Como ocorreu o assassinato
Daiane desapareceu na noite de 17 de dezembro, depois de descer ao subsolo do prédio para verificar uma queda de energia no apartamento onde morava. Câmeras de segurança mostram que ela entrou no elevador, passou pela portaria e conversou com o recepcionista sobre o problema.
Depois disso, voltou ao elevador e seguiu para o subsolo. A partir desse momento, não houve mais registros dela saindo do prédio ou retornando ao apartamento.

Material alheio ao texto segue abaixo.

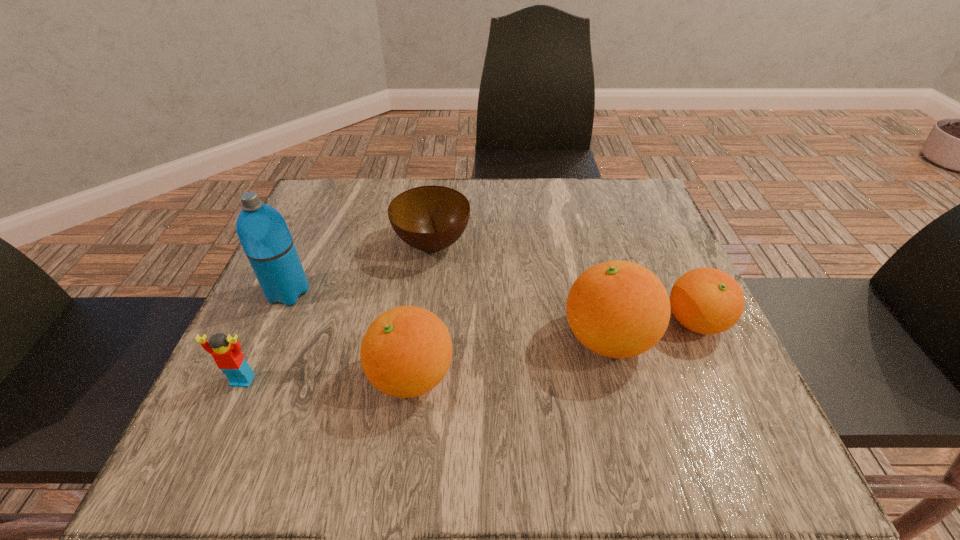 Please mark a free spot for a new orange_(fruit) to balance the arrangement. Please provide its 2D coordinates. Your answer should be formatted as a tuple, i.e. [(x, y)], where the tuple contains the x and y coordinates of a point satisfying the conditions above.

[(514, 356)] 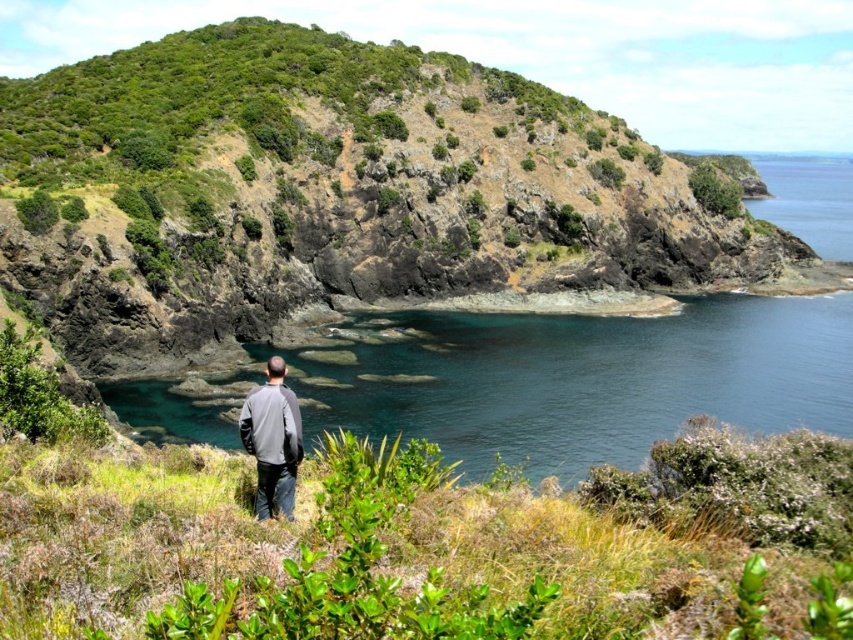 You are a photographer trying to capture the entire scene in one shot. Given that the gray fleece jacket at center and the green leafy shrub at upper center are in your frame, which object appears smaller in the photo?

The gray fleece jacket at center appears smaller than the green leafy shrub at upper center in the photo.

You are a photographer planning to capture the clear blue water at center and the gray fleece jacket at center in a single shot. Based on their positions, which object will appear larger in the photo?

The clear blue water at center will appear larger in the photo because it has a greater height compared to the gray fleece jacket at center. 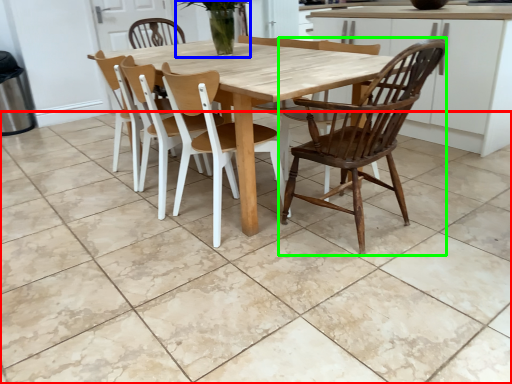 Question: Estimate the real-world distances between objects in this image. Which object is closer to tile (highlighted by a red box), plant (highlighted by a blue box) or chair (highlighted by a green box)?

Choices:
 (A) plant
 (B) chair

Answer: (B)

Durante o trajeto, ela gravou um vídeo e enviou para uma amiga, mostrando o apartamento sem energia elétrica e o caminho até o elevador.
Segundo a investigação, os disparos que causaram a morte não ocorreram dentro do prédio, mas provavelmente em uma área de mata. A arma usada foi uma pistola .380 semiautomática. A vítima foi atingida por dois tiros na região da mandíbula. Um projétil ficou alojado na cabeça e outro saiu pelo lado esquerdo.
Desaparecimento e investigação
Após o desaparecimento, a família registrou boletim de ocorrência na noite do dia seguinte. Daiane havia combinado de se encontrar com a mãe em 18 de dezembro para discutir as locações de fim de ano, mas não apareceu.
Familiares disseram que ela deixou a porta do apartamento aberta quando saiu para verificar a falta de energia, indicando que pretendia voltar rapidamente. Quando a família chegou ao local, porém, a porta já estava trancada.
Durante a investigação, a polícia quebrou o sigilo bancário e verificou que não houve movimentações financeiras após o desaparecimento. Também foram feitas buscas na região do prédio e análises do celular da vítima, sem novos sinais.
Confissão
O corpo de Daiane foi encontrado pela Polícia Civil em 28 de janeiro, em uma área de mata a cerca de 15 quilômetros de Caldas Novas, depois de mais de 40 dias de buscas.
Segundo a investigação, o síndico confessou o crime e indicou aos policiais o local onde havia deixado o corpo, encontrado em avançado estado de decomposição.
Em depoimento, ele relatou que matou a corretora após uma discussão no subsolo do prédio, no dia 17 de dezembro. Disse ainda que agiu sozinho e que, após o crime, colocou o corpo na carroceria de sua picape e deixou o condomínio.
De acordo com a Polícia Civil, ele deve responder por homicídio triplamente qualificado e ocultação de cadáver. Em nota, a defesa de Cleber Rosa de Oliveira informou que ainda não teve acesso a todos os documentos do processo e que vai se manifestar após a análise completa do conteúdo.